Abstract
Few head lice treatments have demonstrated effectiveness against louse eggs. Abametapir, a metalloproteinase inhibitor, is able to target metalloproteinases critical to egg hatching and louse development. In this double-blind, phase 2 study, 50 subjects aged ≥3 years with active head lice infestation were randomized to receive a single treatment of abametapir lotion, 0.74%, or vehicle (control), applied to scalp and hair for 10 minutes. Ovicidal efficacy was measured by recording the hatch rate of eggs collected from each subject’s hair before and after treatment and incubated for 14 days. With abametapir, 100% of treated eggs remained unhatched compared with 64.0% for vehicle. Accounting for pretreatment hatch rates, the absolute reduction in egg hatching was 92.9% for abametapir versus 42.3% for vehicle (P < .0001). The most frequently reported adverse event was rash (16%). Abametapir lotion, 0.74%, demonstrated significant ovicidal activity against head lice eggs with a single application.
Introduction
Head lice (Pediculus capitis) are common human ectoparasites, typically observed in school-aged children. 1 The current standard of care is to treat hair with a topical pediculicide. To effectively treat a head lice infestation, it is important to control all stages of the ~30-day lifecycle, including the egg, nymph, and adult stages. Louse eggs are laid on the hair shaft, typically less than 1.5 cm from the scalp, 2 and hatch 7 to 12 days later. 3 The nymph stage lasts 6 to 12 days, followed by adult lice that are capable of reproducing. An adult female louse lays 4 or 5 eggs per day over the next 16 days. 4
Few products directly target the egg stage of the life cycle, and those that do claim to kill lice eggs have not demonstrated 100% ovicidal activity; hence, the majority recommend a second treatment administered 7 to 14 days after the first in order to eliminate any lice that hatched from eggs present during the initial treatment. 5 These include the most commonly used over-the-counter products, containing synergized pyrethrin or synthetic pyrethroid (ie, permethrin) insecticide. Of the currently available prescription treatments, there is little published evidence of direct ovicidal activity with the exception of malathion lotion, 6 although its product information recommends a second treatment 7 to 9 days after the first if lice are still present. 7 In addition, spinosad is reported to have ovicidal activity 8 ; however, this product is also recommended for a second treatment if live lice are seen 7 days after the first treatment. 9 To date, topical ivermectin (0.5%) is the only product that states it is a “single-use” product for the treatment of head lice infestations.10,11 Of note, ivermectin lotion is not ovicidal but acts as a post-occlusion nymphicide that detrimentally affects the newly emerged nymphs’ ability to feed, resulting in mortality. 12 Though not sold as a prescription product in the United States, it should be noted that dimethicone is also registered as a single-use treatment.

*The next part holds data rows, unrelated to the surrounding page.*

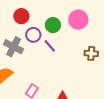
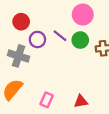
green circle: (53, 25) -> (80, 40), moved
purple line: (50, 46) -> (60, 36), moved

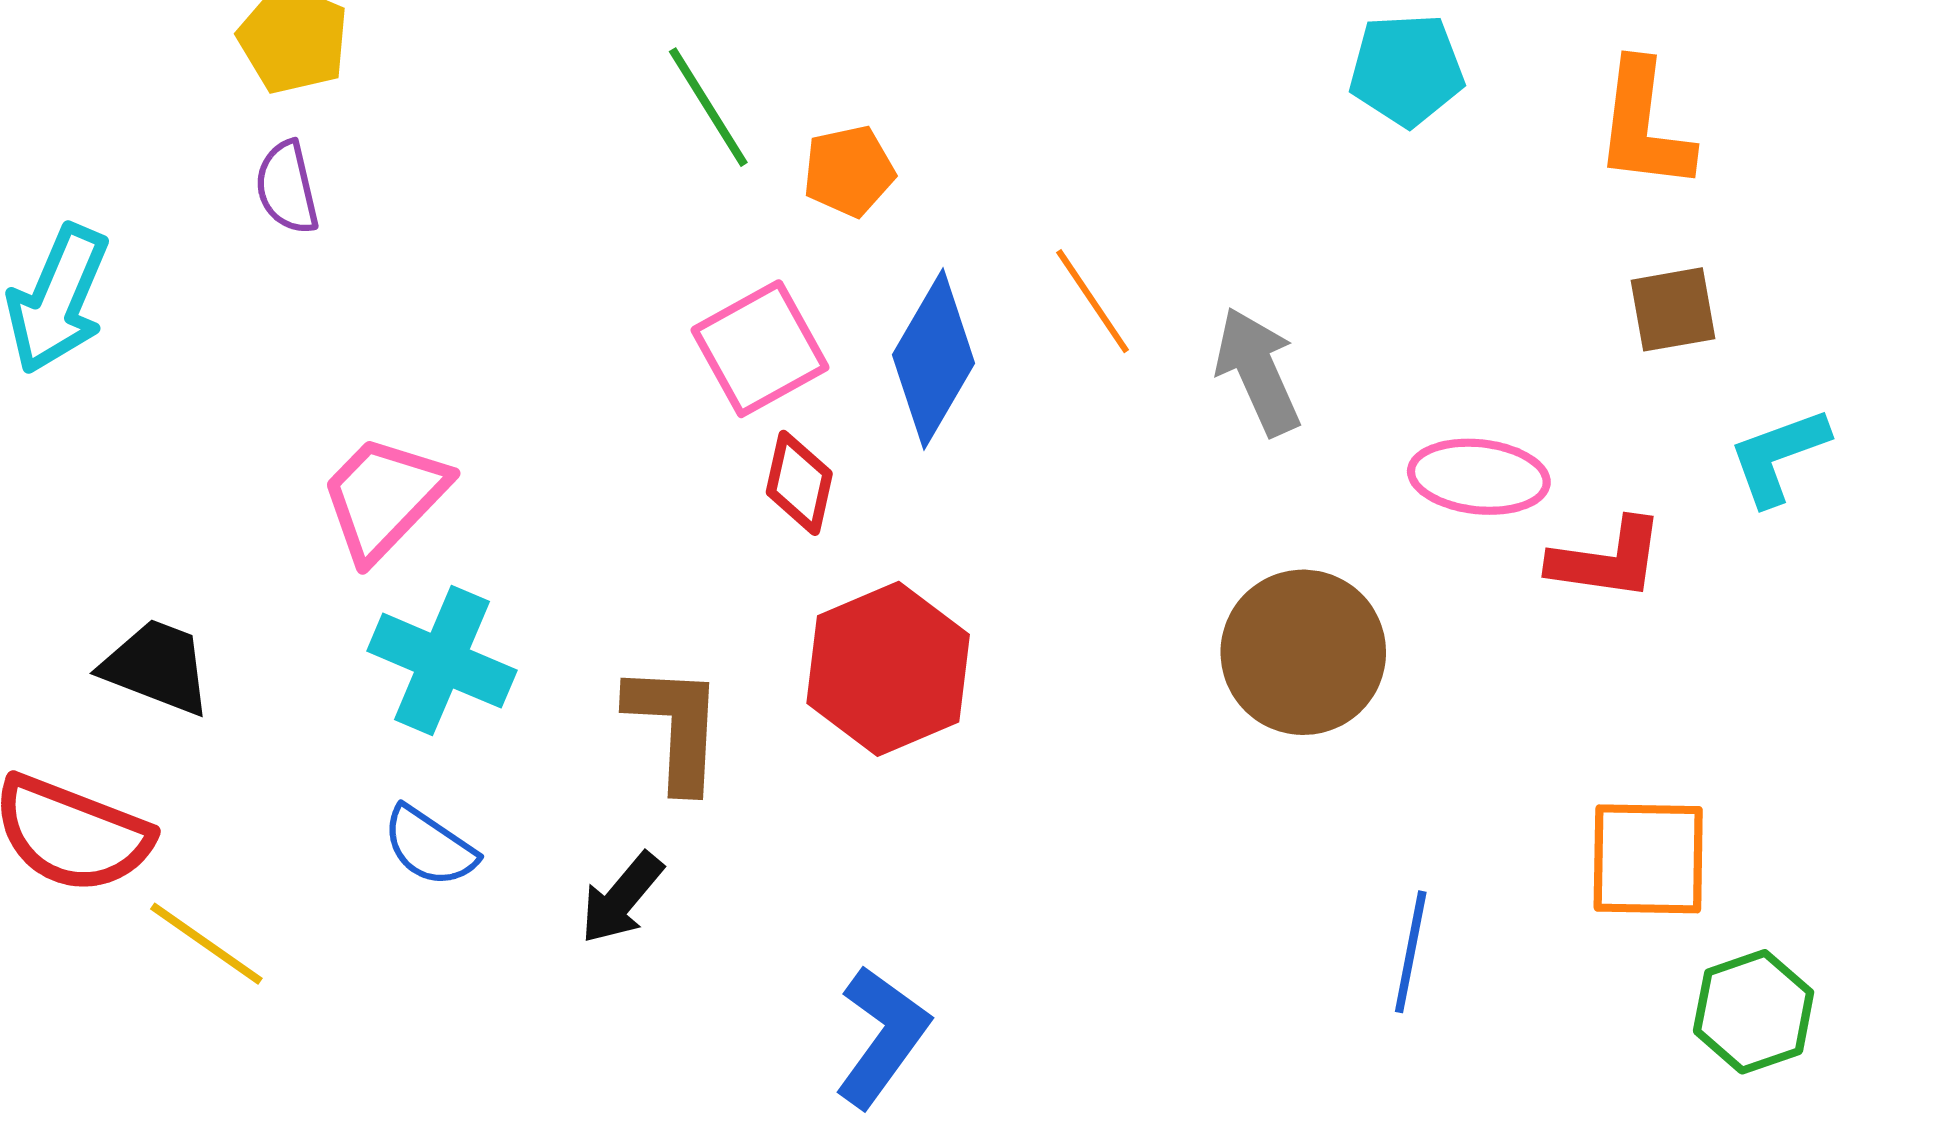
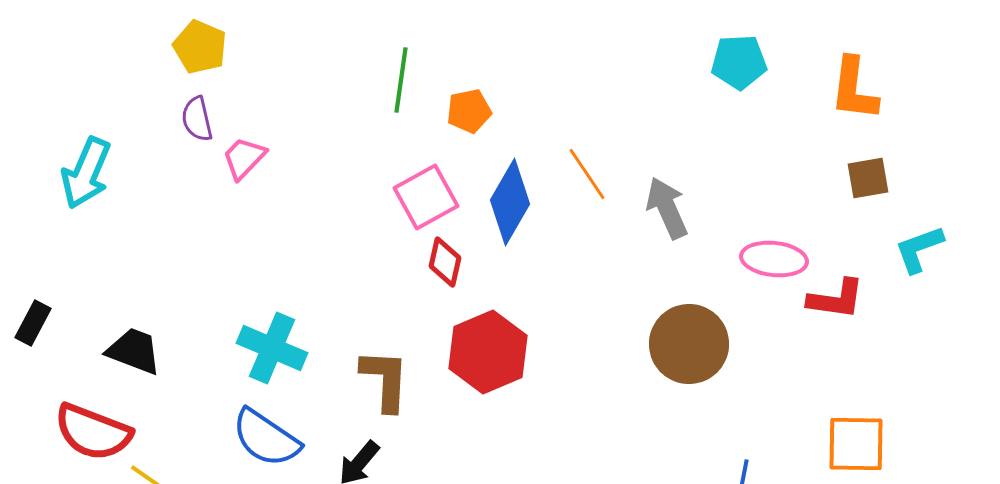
green line: (708, 107) -> (401, 80), turned 40
pink trapezoid: (384, 497) -> (244, 158), moved, size x0.7
blue semicircle: (430, 846) -> (266, 438), size x1.5

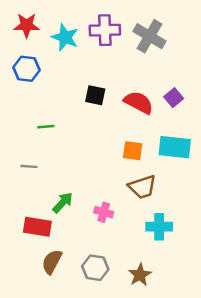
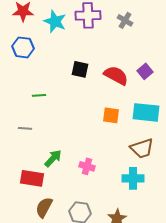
gray cross: (150, 36) -> (125, 20), size x0.6
brown trapezoid: (142, 187) -> (142, 148), moved

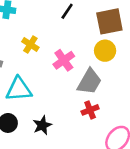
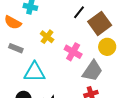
brown square: (109, 21) -> (100, 23), moved, turned -30
pink cross: (64, 60) -> (73, 52), turned -30

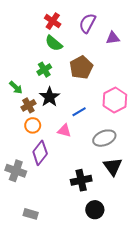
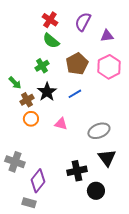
pink hexagon: (115, 100) -> (109, 67), moved
blue line: (79, 112) -> (75, 94), moved
purple diamond: (40, 153) -> (38, 181), moved
black circle: (95, 210) -> (96, 191), moved

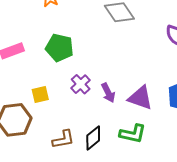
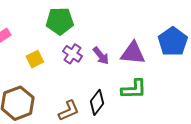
green pentagon: (60, 48) -> (60, 21), moved
yellow square: (40, 94) -> (35, 59), moved

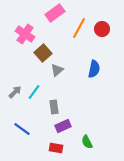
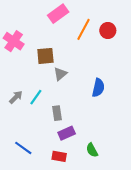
pink cross: (25, 34) -> (14, 41), moved
brown square: (43, 53) -> (45, 56), turned 36
blue semicircle: (94, 69) -> (98, 88), moved
blue line: (22, 129) -> (23, 148), moved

The process of louse egg hatching is considered to involve multiple proteinases, including metalloproteinases. 13 It has been demonstrated that metal-chelating agents can inhibit this proteinase activity and significantly reduce egg hatching in vitro. 13 Abametapir is a metalloproteinase inhibitor able to target metalloproteinases critical to louse development and the hatching process. 14 It has been shown to be effective in eliminating head louse infestations in 2 phase 3 trials. 15 In these trials, abametapir was administered in a lotion at a concentration of 0.74% to dry hair for 10 minutes. This single application resulted in elimination of lice in more than 80% of study participants.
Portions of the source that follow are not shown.